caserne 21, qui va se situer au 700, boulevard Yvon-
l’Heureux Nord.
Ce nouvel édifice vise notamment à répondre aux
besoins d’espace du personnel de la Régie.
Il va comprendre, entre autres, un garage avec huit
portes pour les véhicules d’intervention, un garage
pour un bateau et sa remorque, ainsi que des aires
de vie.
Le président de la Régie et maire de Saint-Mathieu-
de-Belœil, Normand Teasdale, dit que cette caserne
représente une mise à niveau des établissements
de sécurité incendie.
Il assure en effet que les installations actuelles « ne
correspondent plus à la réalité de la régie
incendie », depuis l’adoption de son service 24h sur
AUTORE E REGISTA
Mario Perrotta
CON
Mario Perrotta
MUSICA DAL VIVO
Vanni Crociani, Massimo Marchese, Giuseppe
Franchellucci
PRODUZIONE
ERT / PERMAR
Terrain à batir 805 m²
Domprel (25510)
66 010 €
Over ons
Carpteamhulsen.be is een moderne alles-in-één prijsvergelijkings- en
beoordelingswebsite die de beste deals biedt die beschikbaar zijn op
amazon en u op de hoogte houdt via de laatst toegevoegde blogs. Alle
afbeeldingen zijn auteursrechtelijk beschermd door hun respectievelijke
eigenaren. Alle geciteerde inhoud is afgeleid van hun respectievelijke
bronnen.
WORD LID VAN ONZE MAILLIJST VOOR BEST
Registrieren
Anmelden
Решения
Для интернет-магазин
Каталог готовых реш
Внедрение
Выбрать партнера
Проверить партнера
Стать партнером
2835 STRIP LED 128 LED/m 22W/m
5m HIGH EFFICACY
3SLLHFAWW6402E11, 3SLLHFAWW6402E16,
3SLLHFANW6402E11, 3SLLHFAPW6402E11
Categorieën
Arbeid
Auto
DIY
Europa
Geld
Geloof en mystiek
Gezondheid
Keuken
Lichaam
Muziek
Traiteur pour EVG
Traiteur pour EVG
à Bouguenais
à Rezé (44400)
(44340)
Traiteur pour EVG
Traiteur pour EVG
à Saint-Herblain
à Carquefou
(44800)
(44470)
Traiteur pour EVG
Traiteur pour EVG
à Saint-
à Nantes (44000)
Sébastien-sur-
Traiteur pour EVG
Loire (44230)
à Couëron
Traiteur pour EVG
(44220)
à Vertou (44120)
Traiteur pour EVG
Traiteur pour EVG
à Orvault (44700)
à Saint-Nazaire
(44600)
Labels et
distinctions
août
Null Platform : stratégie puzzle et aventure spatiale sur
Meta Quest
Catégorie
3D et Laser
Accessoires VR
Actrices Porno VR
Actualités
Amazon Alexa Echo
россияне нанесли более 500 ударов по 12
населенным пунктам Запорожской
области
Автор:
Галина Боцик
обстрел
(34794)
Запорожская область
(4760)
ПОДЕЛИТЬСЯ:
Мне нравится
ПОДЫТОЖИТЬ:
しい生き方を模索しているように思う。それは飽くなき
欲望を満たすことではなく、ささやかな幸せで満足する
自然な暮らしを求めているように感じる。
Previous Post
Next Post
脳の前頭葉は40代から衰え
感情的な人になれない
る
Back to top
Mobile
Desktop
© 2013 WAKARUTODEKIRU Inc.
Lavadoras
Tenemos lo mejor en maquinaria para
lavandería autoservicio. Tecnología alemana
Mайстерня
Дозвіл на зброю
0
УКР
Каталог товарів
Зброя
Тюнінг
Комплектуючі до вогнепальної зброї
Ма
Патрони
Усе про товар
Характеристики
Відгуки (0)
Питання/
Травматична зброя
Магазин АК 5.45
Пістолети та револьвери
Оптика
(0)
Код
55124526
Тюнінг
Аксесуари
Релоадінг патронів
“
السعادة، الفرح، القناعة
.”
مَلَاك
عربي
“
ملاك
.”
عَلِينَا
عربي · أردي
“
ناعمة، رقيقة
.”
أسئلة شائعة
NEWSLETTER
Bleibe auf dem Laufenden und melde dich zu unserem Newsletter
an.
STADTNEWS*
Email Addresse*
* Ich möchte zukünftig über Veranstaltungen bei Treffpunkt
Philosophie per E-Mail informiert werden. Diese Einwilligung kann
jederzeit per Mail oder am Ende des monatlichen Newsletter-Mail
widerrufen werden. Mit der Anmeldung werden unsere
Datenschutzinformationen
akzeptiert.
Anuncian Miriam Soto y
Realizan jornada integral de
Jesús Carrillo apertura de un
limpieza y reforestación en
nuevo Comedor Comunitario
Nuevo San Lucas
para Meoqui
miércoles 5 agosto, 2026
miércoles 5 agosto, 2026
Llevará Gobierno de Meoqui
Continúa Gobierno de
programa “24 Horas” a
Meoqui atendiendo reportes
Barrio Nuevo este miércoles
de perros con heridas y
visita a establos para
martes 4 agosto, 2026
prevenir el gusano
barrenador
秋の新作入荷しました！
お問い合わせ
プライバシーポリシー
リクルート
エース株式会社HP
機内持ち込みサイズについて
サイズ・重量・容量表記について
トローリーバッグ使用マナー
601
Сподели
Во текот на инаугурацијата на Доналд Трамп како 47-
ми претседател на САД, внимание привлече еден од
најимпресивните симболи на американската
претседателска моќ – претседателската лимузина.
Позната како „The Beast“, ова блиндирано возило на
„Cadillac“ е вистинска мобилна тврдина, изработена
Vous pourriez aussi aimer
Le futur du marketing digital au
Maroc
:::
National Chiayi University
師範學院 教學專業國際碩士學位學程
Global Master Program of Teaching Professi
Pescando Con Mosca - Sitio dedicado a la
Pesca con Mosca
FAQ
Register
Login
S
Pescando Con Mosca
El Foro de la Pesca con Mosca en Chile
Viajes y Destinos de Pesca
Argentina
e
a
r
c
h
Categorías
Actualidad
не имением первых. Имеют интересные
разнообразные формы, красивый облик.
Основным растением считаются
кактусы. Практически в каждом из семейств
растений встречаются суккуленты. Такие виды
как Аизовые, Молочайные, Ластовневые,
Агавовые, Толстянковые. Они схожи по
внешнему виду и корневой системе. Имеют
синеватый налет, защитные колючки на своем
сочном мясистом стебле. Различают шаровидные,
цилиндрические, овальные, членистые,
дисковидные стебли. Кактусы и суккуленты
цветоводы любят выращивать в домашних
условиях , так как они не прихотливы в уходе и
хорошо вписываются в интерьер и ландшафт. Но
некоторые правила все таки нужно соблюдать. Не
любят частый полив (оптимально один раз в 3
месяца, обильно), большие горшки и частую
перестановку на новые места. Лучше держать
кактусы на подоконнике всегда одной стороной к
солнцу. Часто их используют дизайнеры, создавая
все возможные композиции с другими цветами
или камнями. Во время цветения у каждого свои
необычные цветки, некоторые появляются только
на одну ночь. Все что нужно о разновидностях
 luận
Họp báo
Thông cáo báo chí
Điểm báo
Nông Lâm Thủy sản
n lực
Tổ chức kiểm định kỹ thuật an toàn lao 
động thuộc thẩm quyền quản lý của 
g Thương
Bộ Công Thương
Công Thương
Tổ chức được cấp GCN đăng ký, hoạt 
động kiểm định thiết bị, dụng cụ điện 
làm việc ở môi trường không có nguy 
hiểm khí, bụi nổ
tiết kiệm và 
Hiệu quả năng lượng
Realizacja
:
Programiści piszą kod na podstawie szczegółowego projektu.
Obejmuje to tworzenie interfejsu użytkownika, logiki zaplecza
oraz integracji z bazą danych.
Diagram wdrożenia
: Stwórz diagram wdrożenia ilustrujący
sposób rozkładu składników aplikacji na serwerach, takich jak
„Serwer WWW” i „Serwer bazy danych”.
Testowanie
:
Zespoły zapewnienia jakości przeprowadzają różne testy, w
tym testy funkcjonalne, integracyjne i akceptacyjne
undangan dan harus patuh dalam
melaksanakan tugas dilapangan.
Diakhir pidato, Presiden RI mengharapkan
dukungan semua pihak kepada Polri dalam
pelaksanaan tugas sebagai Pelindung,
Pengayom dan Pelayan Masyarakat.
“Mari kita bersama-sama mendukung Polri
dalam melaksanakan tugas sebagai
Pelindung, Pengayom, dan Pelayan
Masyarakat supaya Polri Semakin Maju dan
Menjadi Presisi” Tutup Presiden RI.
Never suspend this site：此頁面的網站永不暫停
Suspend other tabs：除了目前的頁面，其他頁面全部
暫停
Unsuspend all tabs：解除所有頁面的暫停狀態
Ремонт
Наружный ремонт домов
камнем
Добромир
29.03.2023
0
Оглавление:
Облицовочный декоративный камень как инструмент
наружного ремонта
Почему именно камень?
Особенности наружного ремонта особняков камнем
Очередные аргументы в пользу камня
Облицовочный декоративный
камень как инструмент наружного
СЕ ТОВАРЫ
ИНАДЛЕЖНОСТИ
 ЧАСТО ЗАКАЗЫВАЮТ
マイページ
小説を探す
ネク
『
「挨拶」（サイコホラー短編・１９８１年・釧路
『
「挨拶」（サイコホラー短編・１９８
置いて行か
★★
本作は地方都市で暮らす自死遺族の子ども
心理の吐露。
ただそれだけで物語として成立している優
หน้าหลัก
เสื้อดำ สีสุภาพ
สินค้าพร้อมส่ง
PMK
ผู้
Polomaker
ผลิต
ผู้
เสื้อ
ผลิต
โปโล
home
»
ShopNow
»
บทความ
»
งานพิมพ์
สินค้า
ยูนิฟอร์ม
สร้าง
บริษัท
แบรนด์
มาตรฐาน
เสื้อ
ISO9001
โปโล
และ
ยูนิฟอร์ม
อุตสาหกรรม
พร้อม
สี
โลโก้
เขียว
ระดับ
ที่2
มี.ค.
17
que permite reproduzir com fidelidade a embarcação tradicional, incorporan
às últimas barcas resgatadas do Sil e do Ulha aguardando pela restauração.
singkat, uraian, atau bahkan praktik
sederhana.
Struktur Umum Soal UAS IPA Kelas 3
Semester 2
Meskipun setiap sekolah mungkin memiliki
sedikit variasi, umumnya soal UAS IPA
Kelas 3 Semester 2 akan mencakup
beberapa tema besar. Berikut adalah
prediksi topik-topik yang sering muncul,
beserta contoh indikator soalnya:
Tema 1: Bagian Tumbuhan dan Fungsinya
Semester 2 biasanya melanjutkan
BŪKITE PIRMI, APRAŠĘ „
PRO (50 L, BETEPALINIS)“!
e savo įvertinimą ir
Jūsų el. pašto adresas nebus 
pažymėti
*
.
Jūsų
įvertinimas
#####
EXERCISE GOAL
Begin at the line that has "service 24h sur" in the entries above; stop after the line that has "beoordelingswebsite die de". Transcribe exactly those lines and no others.

SOLVED EXERCISE
incendie », depuis l’adoption de son service 24h sur
AUTORE E REGISTA
Mario Perrotta
CON
Mario Perrotta
MUSICA DAL VIVO
Vanni Crociani, Massimo Marchese, Giuseppe
Franchellucci
PRODUZIONE
ERT / PERMAR
Terrain à batir 805 m²
Domprel (25510)
66 010 €
Over ons
Carpteamhulsen.be is een moderne alles-in-één prijsvergelijkings- en
beoordelingswebsite die de beste deals biedt die beschikbaar zijn op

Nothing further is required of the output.